● **WHAT TO WORK ON**:
Could you transcribe each entry below exactly, minus the images?

(Extracted page text data)
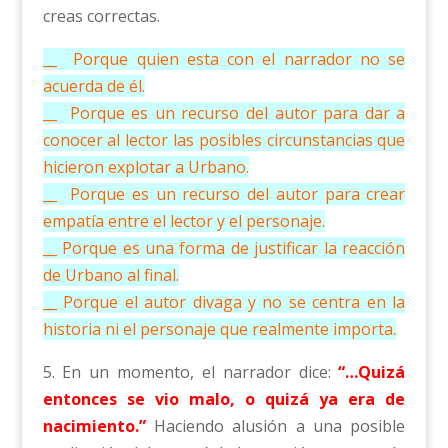
creas correctas.
__ Porque quien esta con el narrador no se
acuerda de él.
__ Porque es un recurso del autor para dar a
conocer al lector las posibles circunstancias que
hicieron explotar a Urbano.
__ Porque es un recurso del autor para crear
empatía entre el lector y el personaje.
__ Porque es una forma de justificar la reacción
de Urbano al final.
__ Porque el autor divaga y no se centra en la
historia ni el personaje que realmente importa.
5. En un momento, el narrador dice:
“…Quizá
entonces se vio malo, o quizá ya era de
nacimiento.”
Haciendo alusión a una posible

● **RESPONSE**:
creas correctas.
__ Porque quien esta con el narrador no se
acuerda de él.
__ Porque es un recurso del autor para dar a
conocer al lector las posibles circunstancias que
hicieron explotar a Urbano.
__ Porque es un recurso del autor para crear
empatía entre el lector y el personaje.
__ Porque es una forma de justificar la reacción
de Urbano al final.
__ Porque el autor divaga y no se centra en la
historia ni el personaje que realmente importa.
5. En un momento, el narrador dice:
“…Quizá
entonces se vio malo, o quizá ya era de
nacimiento.”
Haciendo alusión a una posible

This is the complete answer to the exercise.